NY futures continued to slip this week, as May, which is now considered to be the lead month, dropped 221 points to close at 71.71 cents/lb.
A significantly lower mill use number in the WASDE report and higher than expected planting intentions were behind the market’s weakness, as spot futures dropped to their lowest level in 15 months. The last time the market had closed below the 70 cents level was on November 17, 2017.
The WASDE report didn’t contain any major surprises, but finally addressed the weakness in demand by taking mill use down by 1.99 million bales to 123.64 million bales. This means that the USDA is now 4.3 million bales below its high estimate of 127.94 million bales back in September. However, despite this sizable cut the USDA may still find itself behind the curve, since the market is signaling that mill use may not even measure up to the 122.58 million bales of last season.
In other words, the global supply gap this season may actually be a lot smaller than the 5.19 million bales the USDA is currently projecting. Our estimate is in the region of 3.0-3.5 million bales only. While China has a supply gap of 13.0 million bales this season, the rest of the world (ROW) has a surplus of 7.81 million bales according to the USDA, or closer to 10 million bales if we count with a lower mill use number.
Even though Chinese imports are trending higher this season at 7.5 million bales, it still won’t be enough to stop ROW inventories from increasing. The current WASDE shows ROW stocks at 43.13 million bales, but this number might actually be above 45 million bales if we are right on mill use. By comparison, ROW stocks were at 43.03 million bales at the beginning of this season and just 34.48 million bales a year earlier.

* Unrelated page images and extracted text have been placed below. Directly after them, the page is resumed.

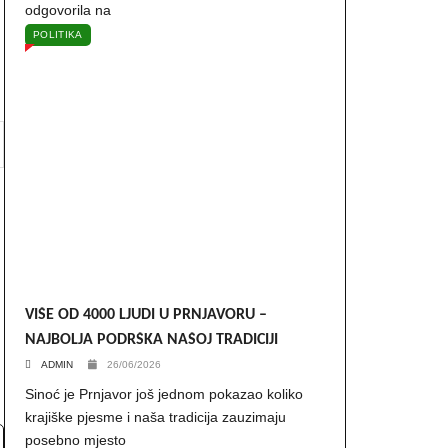
odgovorila na
POLITIKA
VIŠE OD 4000 LJUDI U PRNJAVORU –
NAJBOLJA PODRŠKA NAŠOJ TRADICIJI
ADMIN
26/06/2026
Sinoć je Prnjavor još jednom pokazao koliko
krajiške pjesme i naša tradicija zauzimaju
posebno mjesto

Not only is there enough cotton in the pipeline for the remainder of this season, but production is shaping up to be quite a bit larger in the coming season. Last weekend the NCC Planting Intentions came out at 14.45 million acres, which pegs early US crop estimates at around 23 million bales.
Brazil, who is now the second largest exporter after the US, is also looking at a sharp increase in production, with the latest local estimate showing a crop of around 11.8 million statistical bales, which compares to 9.2 million bales a year ago. Since Brazil has demonstrated its ability to ship close to a million bales in a single month, it should alleviate any supply concerns during summer months.
Today’s export sales report for the week of Dec 28 – Jan 3 was again quite strong at 319,800 running bales for both marketing years. This means that total commitments were already at 11.7 million statistical bales at the beginning of the calendar year, with seven months to go in the marketing year. Shipments were still lagging a bit at 3.85 million statistical bales. On Friday, February 22nd, the USDA will publish export sales for all six weeks between January 4 and February 14, which could add up to an impressive number!
The latest available CFTC spec/hedge report for the week of January 8-15 showed a familiar picture, with specs extending their net short position by 0.14 million bales to 1.26 million bales, while the trade bought 0.64 million bales to reduce its net short to just 5.85 million bales. Index funds reduced their net long by 0.50 million bales to 7.10 million bales.
We don’t quite know what to make of this small net short position by the trade, which is the lowest since April 2016. A year earlier the trade still carried a net short position of 18.72 million bales, at a time when the cotton balance sheet didn’t look much different from now.
In a way the trade has been forced to reduce its net short, because speculators sold 13.49 million bales since the beginning of June. Since the futures market is a ‘zero sum’ game, the trade had no other choice but to assume the role of scale-down buyer.
However, this raises concerns that the trade may have overplayed its hand? A trade net short of 5.85 million bales didn’t even hedge the net on-call position of 6.18 million bales at the time (10.69 million in unfixed on-call sales vs 4.51 million in unfixed on-call purchases), let alone all the unsold inventory. It certainly looks like the trade has been under-hedged recently.
This raises important questions as we head into the planting season. From a risk-management point of view the trade will almost certainly have to increase its current net short in order to cover unsold inventory, new crop plantings and on-call positions. If that were the case, then speculators would have to turn into net buyers to facilitate trade selling, but with the chart still in a bearish trend channel, what will change speculators’ minds?
So where do we go from here? Recent reports seemed to tell the market “don’t worry, the pipeline is flush with cotton throughout the season and there is a lot more on the way next season”. This has increased outright pressure and also forced more carry into the market.
Since we believe that the trade is currently under-hedged and therefore needs to increase its net short position over the coming months, the question is what will it take to turn specs into net buyers. Maybe a US/China trade agreement would do the trick or a batch of strong export reports on February 22nd might help, but unless some bullish catalyst is found, the market will likely continue to drift lower and spreads will continue to widen.
Therefore, while some bullish spikes can’t be ruled out, we feel that the market will remain on the defensive as we head into the planting season.